RFR: 8214556: Crash in DependencyContext::remove_dependent_nmethod still happens

Mon Dec 3 22:13:48 UTC 2018

Hi Kim,

Thank you for reviewing this.

New full webrev:
http://cr.openjdk.java.net/~eosterlund/8214556/webrev.01/

Incremental:
http://cr.openjdk.java.net/~eosterlund/8214556/webrev.00_01/

On 2018-12-03 22:44, Kim Barrett wrote:
>> On Dec 3, 2018, at 10:29 AM, Erik Österlund <erik.osterlund at oracle.com> wrote:
>>
>> Hi,
>>
>> Unfortunately, even after 8213565, there are still crashes in DependencyContext::remove_dependent_nmethod.
>>
>> The claiming mechanism I used for dependency context cleanup used the safepoint counter as a clock source for monotonically inrcemented cleaning epochs. What I forgot for a moment while fixing this, is that VM operations may be coalesced into the same safepoint. If two GC operations run in the same safepoint, dependency context cleaning will only run for the first GC operation, not any subsequent one (the cleanup tasks will appear to have already been claimed), causing stale dependency contexts to remain with pointers to unloaded nmethods. This would cause very intermittent crashes in subsequent operations on those dependency contexts such as the crashes that have been observed.
>>
>> I fixed this by creating a stand-alone counter incremented each cleanup epoch, instead of using the safepoint counter for this.
>>
>> Bug:
>> https://bugs.openjdk.java.net/browse/JDK-8214556
>>
>> Webrev:
>> http://cr.openjdk.java.net/~eosterlund/8214556/webrev.00/
>>
>> I have run this through tier1-6 on linux twice, I've also run tier1-3 on all platforms twice, and another tier1 on windows. Having said that, it's a very intermittent bug... but at least I know this is wrong, can cause these crashes, and needs to be fixed.
>>
>> Thanks,
>> /Erik
> 
> The approach looks good.  A few comments:
> 
> ------------------------------------------------------------------------------
> src/hotspot/share/prims/methodHandles.cpp
> [Removed assert]
> 1087 void MethodHandles::clean_dependency_context(oop call_site) {
> 1088   assert_locked_or_safepoint(CodeCache_lock);
> 
> How is this assert removal related to the problem at hand?  Is this
> something that was missed in JDK-8213565?  It looks right, but I'm
> having trouble seeing that in the context of this change.

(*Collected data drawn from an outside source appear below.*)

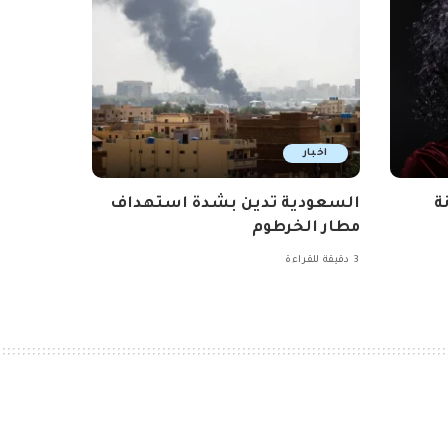
اخبار
ة
السعودية تدين بشدة استهداف
مطار الخرطوم
3 دقيقة للقراءة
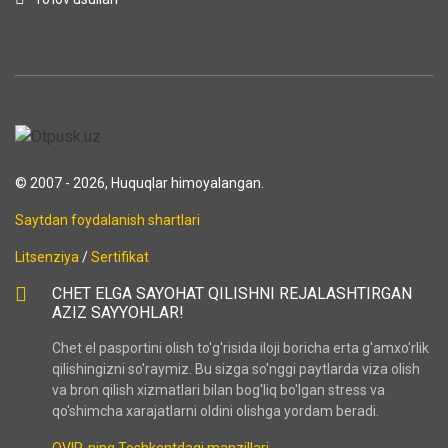
© 2007 - 2026, Huquqlar himoyalangan.
Saytdan foydalanish shartlari
Litsenziya
/
Sertifikat
CHET ELGA SAYOHAT QILISHNI REJALASHTIRGAN
AZIZ SAYYOHLAR!
Chet el pasportini olish to'g'risida iloji boricha erta g'amxo'rlik
qilishingizni so'raymiz. Bu sizga so'nggi paytlarda viza olish
va bron qilish xizmatlari bilan bog'liq bo'lgan stress va
qo'shimcha xarajatlarni oldini olishga yordam beradi.
OVIR-ning Toshkentdagi manzillari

Yes, it is something that was missed in JDK-8213565.

> ------------------------------------------------------------------------------
> src/hotspot/share/code/dependencyContext.hpp
> 81   volatile uint64_t*       _last_cleanup_addr;
> ...
> 93   static uint64_t                _cleaning_epoch_monotonic;
> 94   static volatile uint64_t       _cleaning_epoch;
> 
> Do these really need to be uint64_t? It seems like 64bit volatile
> (with atomic accesses) could be costly or problematic for a 32bit
> platform. (And the Atomic documentation says verification is
> required.) Maybe uintx? Though even just uint seems like it might be
> adequate. Oh, but a value of zero has special meaning. So if the
> global monotonic counter does wrap (which seems entirely possible)
> then an extra increment would be needed. Alternatively, start it at 1
> and increment by 2?
> 
> (The _monotonic suffix should perhaps also be reconsidered if such a
> change is made.  "latest"?)

I would like to keep this counter uint64_t. If wrapping happens, we are 
in a lot of trouble. All platforms support atomic load/store on 
uint64_t, including 32 bit platforms. It's other atomic operations like 
add-and-fetch that does not necessarily support that on 32 bit 
platforms. And I only need loads and stores.

> ------------------------------------------------------------------------------
> src/hotspot/share/code/dependencyContext.cpp
> 319 // and also makes subsequent releases of nmethodBuckets case immediate
> 
> [pre-existing]
> 
> s/case/cause/ ?

Fixed.

> Also, the following sentence in that comment isn't clear to me:
> "It is admitted to end the cleanup in a concurrent phase."
> 
> I think what is meant is that cleaning_end may occur in a concurrent
> phase, but the comment's wording seems to me at least an awkward way
> to say that.

Yes, you understood it correctly. I tried to make it more clear in the 
new webrev.

Thanks,
/Erik

> ------------------------------------------------------------------------------
>